### Input records
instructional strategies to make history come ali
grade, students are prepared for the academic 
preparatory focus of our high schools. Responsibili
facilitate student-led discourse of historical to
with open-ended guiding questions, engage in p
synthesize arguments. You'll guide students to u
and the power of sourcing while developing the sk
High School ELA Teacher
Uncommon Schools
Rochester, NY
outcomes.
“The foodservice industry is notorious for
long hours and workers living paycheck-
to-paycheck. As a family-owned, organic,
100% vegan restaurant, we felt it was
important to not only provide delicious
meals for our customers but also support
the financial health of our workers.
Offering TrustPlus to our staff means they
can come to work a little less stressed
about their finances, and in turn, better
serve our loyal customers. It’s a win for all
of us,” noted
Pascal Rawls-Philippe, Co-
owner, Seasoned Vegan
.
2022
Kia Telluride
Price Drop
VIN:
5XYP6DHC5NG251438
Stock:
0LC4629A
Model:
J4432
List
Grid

--

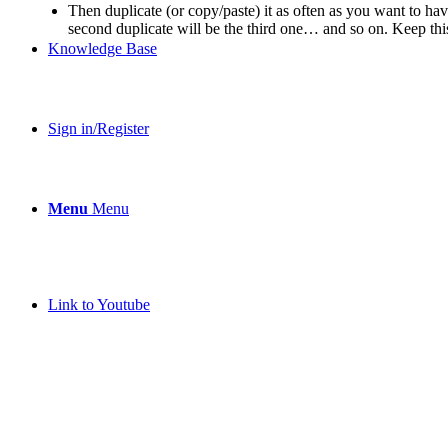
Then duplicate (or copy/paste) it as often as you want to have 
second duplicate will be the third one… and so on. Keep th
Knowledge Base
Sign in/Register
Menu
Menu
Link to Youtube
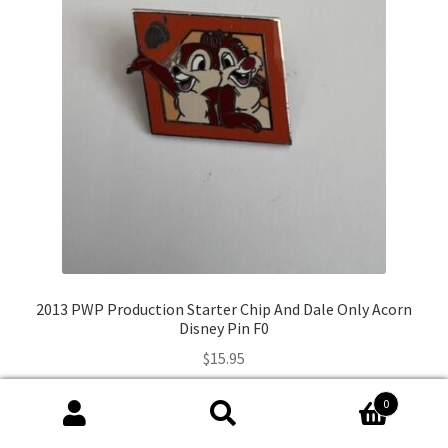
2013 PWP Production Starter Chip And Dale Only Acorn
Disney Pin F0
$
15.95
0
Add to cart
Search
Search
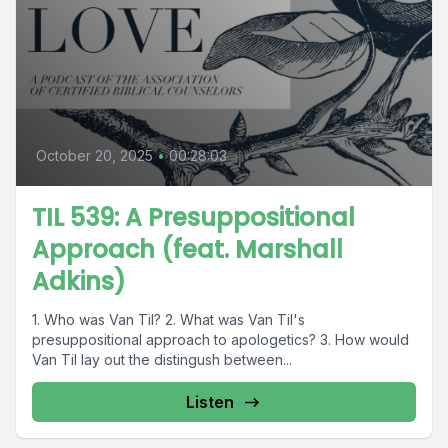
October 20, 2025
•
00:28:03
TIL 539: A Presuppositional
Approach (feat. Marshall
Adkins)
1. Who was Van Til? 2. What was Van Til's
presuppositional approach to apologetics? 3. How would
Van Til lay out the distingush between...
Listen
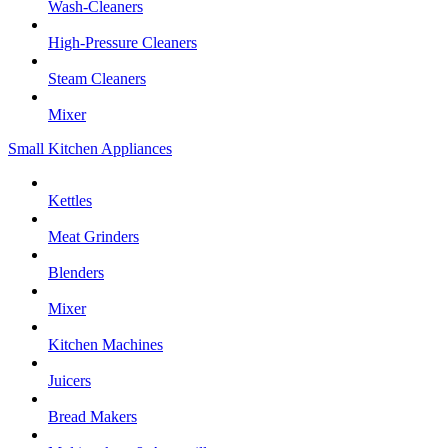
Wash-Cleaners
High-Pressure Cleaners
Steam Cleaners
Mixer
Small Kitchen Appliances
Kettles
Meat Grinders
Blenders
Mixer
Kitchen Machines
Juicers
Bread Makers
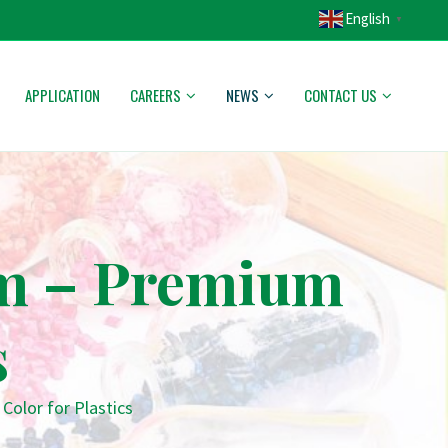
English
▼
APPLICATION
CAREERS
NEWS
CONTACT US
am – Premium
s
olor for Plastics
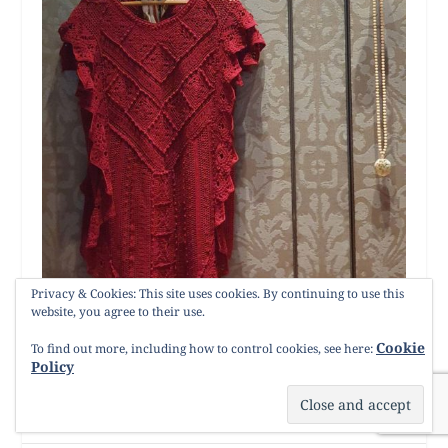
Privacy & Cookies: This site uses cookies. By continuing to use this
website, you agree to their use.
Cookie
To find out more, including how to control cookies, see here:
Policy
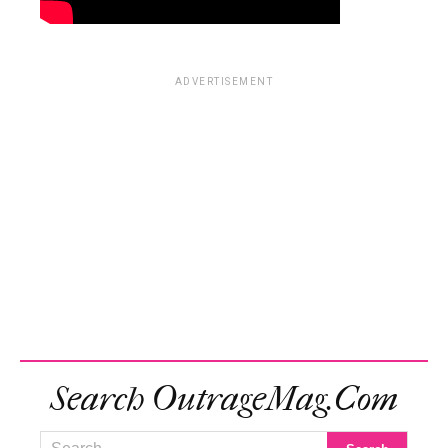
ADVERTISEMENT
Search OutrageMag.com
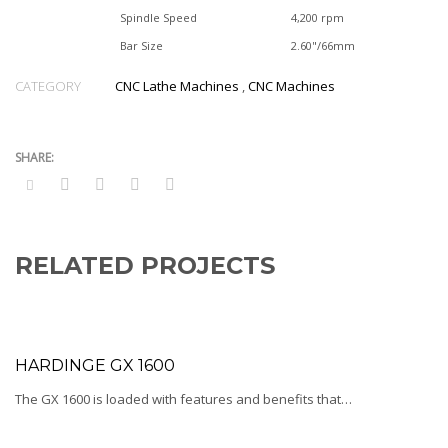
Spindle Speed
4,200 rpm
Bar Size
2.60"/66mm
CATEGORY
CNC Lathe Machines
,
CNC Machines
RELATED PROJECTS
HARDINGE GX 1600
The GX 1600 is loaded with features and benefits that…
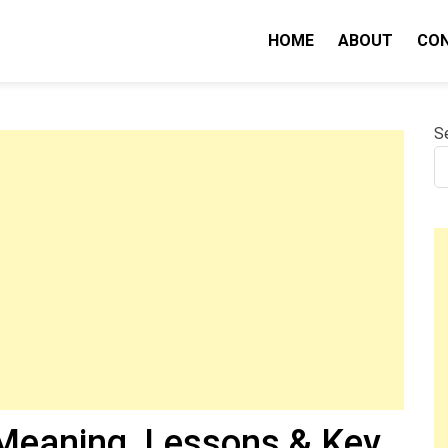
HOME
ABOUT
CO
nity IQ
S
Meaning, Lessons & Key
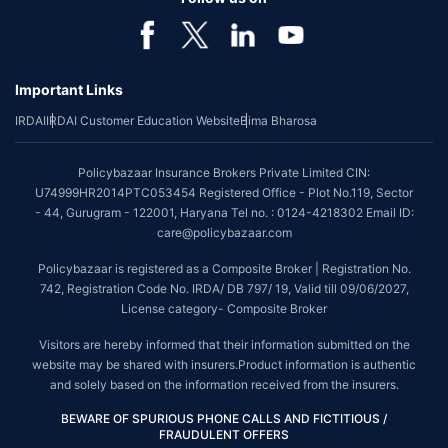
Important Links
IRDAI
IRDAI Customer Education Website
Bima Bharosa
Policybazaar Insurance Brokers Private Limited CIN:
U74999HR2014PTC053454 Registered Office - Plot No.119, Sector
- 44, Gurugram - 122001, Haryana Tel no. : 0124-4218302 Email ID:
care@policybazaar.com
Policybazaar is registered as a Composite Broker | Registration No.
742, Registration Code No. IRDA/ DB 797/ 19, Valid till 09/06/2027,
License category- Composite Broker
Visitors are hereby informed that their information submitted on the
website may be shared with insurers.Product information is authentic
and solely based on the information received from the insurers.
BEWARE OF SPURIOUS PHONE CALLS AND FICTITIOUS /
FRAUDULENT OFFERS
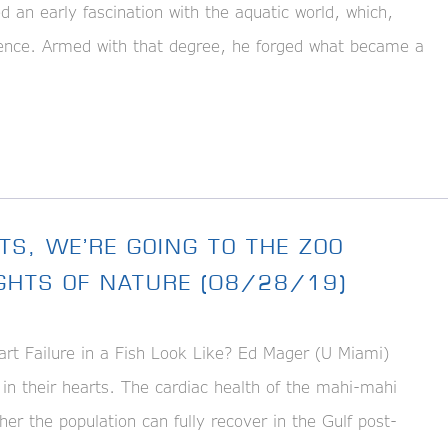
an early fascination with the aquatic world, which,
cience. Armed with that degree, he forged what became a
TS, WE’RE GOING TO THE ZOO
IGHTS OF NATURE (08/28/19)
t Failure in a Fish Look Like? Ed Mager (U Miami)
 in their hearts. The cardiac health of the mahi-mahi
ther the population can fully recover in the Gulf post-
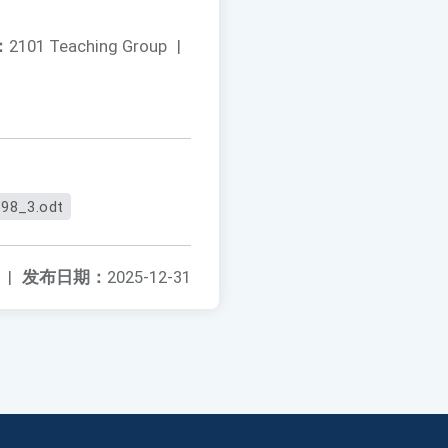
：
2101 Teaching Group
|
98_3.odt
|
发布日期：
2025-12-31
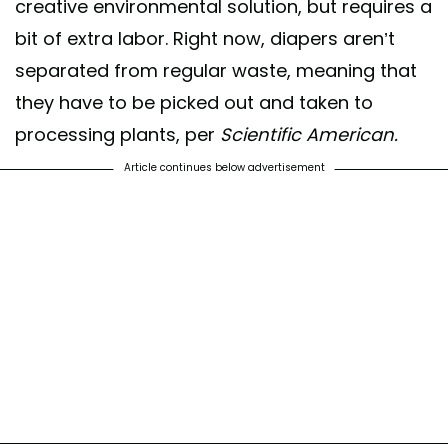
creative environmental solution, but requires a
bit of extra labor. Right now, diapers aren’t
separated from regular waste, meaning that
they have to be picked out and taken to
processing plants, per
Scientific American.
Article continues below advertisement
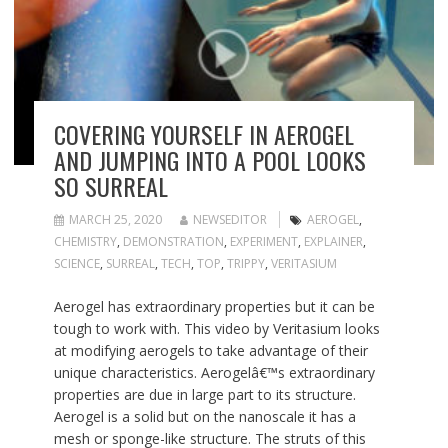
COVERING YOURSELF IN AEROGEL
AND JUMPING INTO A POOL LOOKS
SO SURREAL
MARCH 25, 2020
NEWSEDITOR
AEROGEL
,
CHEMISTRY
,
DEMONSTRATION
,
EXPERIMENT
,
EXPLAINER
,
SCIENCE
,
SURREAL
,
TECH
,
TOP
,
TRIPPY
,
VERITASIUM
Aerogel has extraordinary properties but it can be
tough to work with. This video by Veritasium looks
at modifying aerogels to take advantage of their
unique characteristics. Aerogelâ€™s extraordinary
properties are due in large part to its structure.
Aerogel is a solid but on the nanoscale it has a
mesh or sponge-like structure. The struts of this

### Task to carry out
Your answer should be the lines above from the one containing "Aerogel has extraordinary" through the one containing "mesh or sponge-like", copied exactly and with both ends kept.

### Task output
Aerogel has extraordinary properties but it can be
tough to work with. This video by Veritasium looks
at modifying aerogels to take advantage of their
unique characteristics. Aerogelâ€™s extraordinary
properties are due in large part to its structure.
Aerogel is a solid but on the nanoscale it has a
mesh or sponge-like structure. The struts of this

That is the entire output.